The other important thing about academic centers is access to clinical trials. And in the world of cancer care, access to clinical trials is a marker of quality and better outcomes for patients. We are also starting to see, now that we’re looking for it, we’re starting to see that we can, oftentimes we see survival outcomes diverge based on things that it shouldn’t. Diverges for Black women, not as effective as white women.

We can close those gaps when patients participate in clinical trials. It doesn’t necessarily mean that a clinical trial is available to a particular individual and that they may not be eligible for anything in that moment, but access to those clinical trials is a critical big picture for successful treatment of cervical cancer or any kind of cancer.

And then finally, I would say that academic centers have the mandate of educating the next generation of providers, and we need to do better. So, for several years, I ran a clinic specifically for patients with cervical cancer. And just doing that, spending a day seeing patients, only patients, dealing with cervical cancer, was such an important learning opportunity for the residents and the medical students because I hate to tell you, but we are often taught in medical school that cervical cancer isn’t a problem anymore and that we cured it with successful screening.

But we didn’t. We haven’t actually made any headway meaningful in incidence of cervical cancer in a couple decades. So, it is important that we educate our next generation of providers that cervical cancer is, in fact, a problem. The treatment that we provide for cervical cancer is in and of itself very tasking and somewhat traumatic thing for a patient to experience. And providers need to learn how to provide culturally-accessible, empathic care for patients coming to the table with this particular kind of cancer.

So, that’s more of an ask than a recommendation. I ask you to go to an academic center so that you can teach the next generation. That’s really important to me. Now, my [ACT]IVATION tip for this topic is that you always have an opportunity for a second opinion.

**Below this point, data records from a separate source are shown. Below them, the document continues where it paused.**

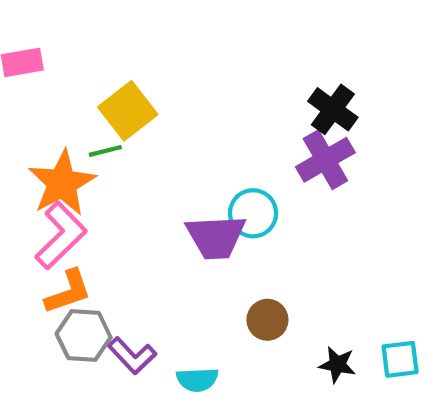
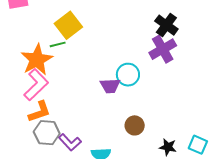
purple trapezoid: (216, 237) -> (110, 86), size x0.7
cyan square: (400, 359) -> (198, 145), turned 30

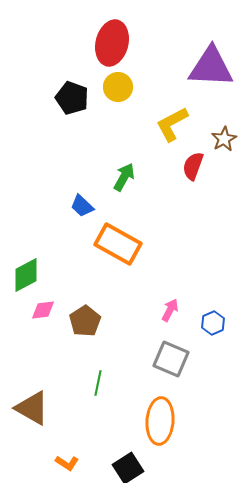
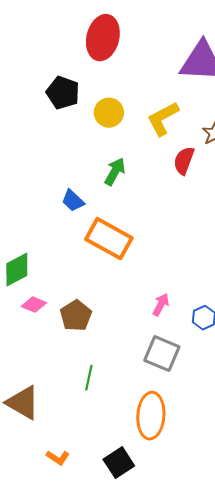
yellow circle: (118, 87) -> (109, 113), moved
pink diamond: (43, 310) -> (34, 305), turned 30

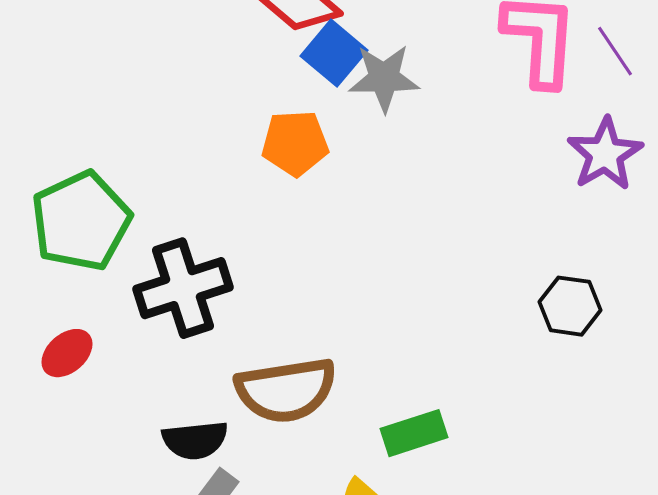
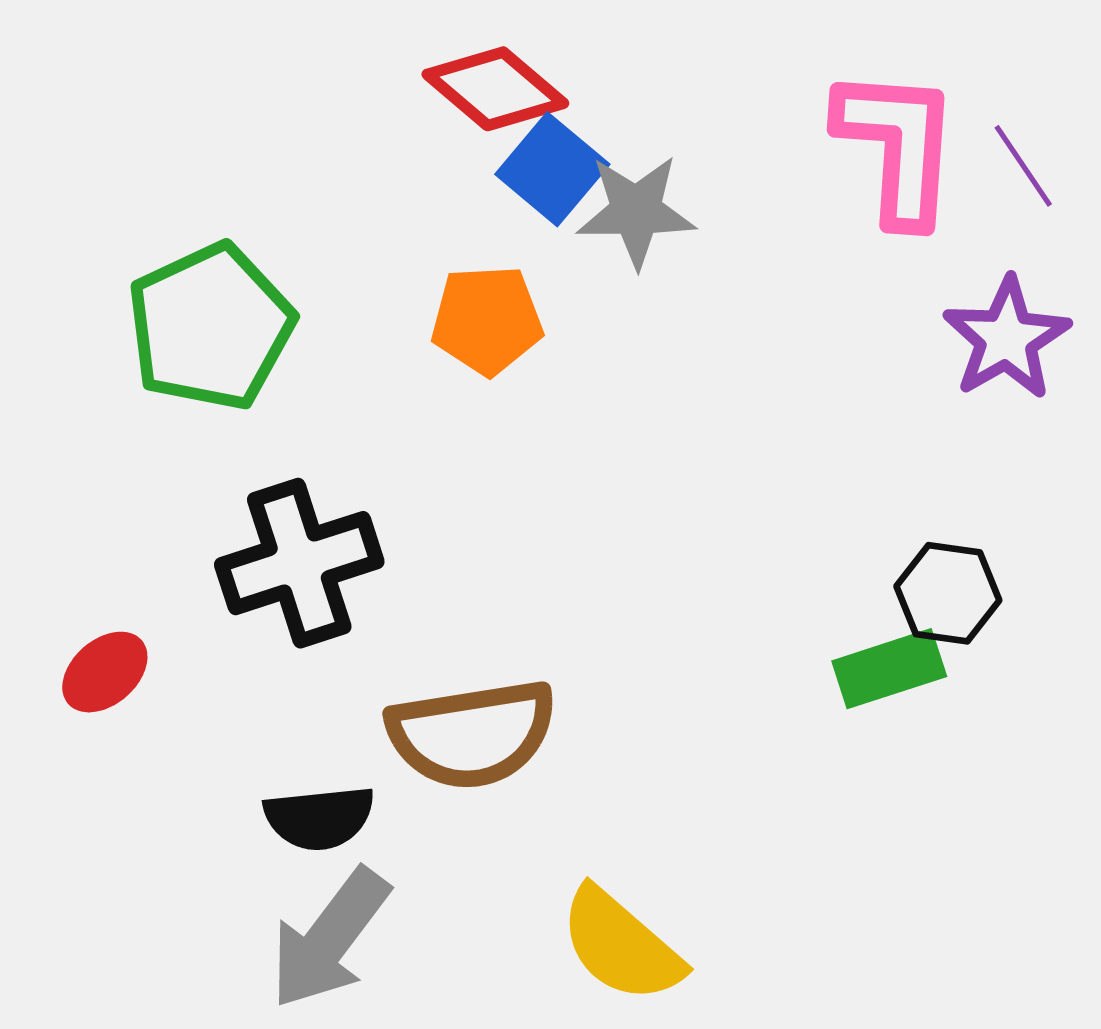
green pentagon: (81, 221) -> (210, 327), moved
green rectangle: (414, 433) -> (889, 669), moved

Why does that matter? It matters because not everyone has access to an academic center for cervical cancer or any kind of cancer. You might not live near an academic center. You may not, even if you do live near one, you might not be able to get into one. But there’s always a role for a second opinion, and insurance providers are mandated to provide coverage for a second opinion. And that can be an important door for you to open to make sure that your case is reviewed at one of those academic centers.

Lisa Hatfield:

Okay, thank you. And I’m also a big advocate for getting an expert opinion, somebody who just sees those types of cancers. So, do you recommend if a patient is diagnosed with cervical cancer, they are not near an academic center, would you recommend that they do that at the time of diagnosis to try to seek out a second opinion or a consult at least once right at diagnosis? Is that the best time for that, do you think?

Shannon MacLaughlan:

Absolutely. The most effective time for a second opinion is before you start treatment. Once you initiate a treatment, there are very few certain…because you’ve started it, it’s almost always the best thing to continue doing it. Even if it’s not what I would have recommended to you to begin with. If you’ve already initiated it, you’re committed. So it’s tricky when you have a new diagnosis. It can be anxiety-provoking to have to wait for a second opinion or wait to get in for one or wait to start your treatment. But if at all possible, that’s the most effective time.

I would also add that many centers offer community doctors access to their tumor boards. I hate the term tumor board, but because it’s universal, I can’t change it. A tumor board is a multidisciplinary conference in which providers of each subtype gather and review cases. And so many academic and comprehensive cancer centers will offer that service to community physicians so that you may, if you can’t physically get to an academic center for a second opinion, then you may be able to have your case reviewed. There could be a telehealth option. Sometimes that’s an option when crossing state lines is necessary. And then finally, if all else fails, getting a second opinion on the pathology can be helpful.